Page-level text extractions
*** Block opens ***
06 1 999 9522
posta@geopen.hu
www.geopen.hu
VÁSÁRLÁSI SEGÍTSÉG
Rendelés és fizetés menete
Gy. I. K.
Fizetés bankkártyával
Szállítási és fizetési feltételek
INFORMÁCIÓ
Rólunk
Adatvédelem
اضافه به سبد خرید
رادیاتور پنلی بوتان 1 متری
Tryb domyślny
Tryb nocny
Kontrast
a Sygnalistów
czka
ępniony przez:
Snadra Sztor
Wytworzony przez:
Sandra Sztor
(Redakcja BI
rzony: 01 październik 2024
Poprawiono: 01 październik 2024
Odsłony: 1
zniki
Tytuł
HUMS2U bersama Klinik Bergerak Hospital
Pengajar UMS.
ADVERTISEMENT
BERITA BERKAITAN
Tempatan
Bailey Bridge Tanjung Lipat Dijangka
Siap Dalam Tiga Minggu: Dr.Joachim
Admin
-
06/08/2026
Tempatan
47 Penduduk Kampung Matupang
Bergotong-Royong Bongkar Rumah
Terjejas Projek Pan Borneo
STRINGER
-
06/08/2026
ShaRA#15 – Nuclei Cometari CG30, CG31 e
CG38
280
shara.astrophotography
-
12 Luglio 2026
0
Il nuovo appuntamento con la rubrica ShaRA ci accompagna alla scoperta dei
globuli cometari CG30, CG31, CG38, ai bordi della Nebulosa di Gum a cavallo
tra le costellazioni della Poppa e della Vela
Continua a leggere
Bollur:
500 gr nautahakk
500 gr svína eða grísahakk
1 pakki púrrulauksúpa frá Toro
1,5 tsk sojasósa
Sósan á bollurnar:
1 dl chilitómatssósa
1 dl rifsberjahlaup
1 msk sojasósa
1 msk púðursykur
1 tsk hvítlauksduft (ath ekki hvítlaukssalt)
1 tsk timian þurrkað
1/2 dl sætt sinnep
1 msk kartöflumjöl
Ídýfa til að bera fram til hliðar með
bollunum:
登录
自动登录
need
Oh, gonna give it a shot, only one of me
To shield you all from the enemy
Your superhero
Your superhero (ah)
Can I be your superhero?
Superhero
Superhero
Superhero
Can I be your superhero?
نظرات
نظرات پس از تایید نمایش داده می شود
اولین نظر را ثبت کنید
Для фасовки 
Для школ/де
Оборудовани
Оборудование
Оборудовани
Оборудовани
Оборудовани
*** Block closes ***
▶ TASK REQUIREMENTS
A word-for-word restatement of the records above from the line containing "نظرات پس از تایید نمایش داده می شود" to their final line is all the answer should hold.

▶ TASK OUTPUT
نظرات پس از تایید نمایش داده می شود
اولین نظر را ثبت کنید
Для фасовки 
Для школ/де
Оборудовани
Оборудование
Оборудовани
Оборудовани
Оборудовани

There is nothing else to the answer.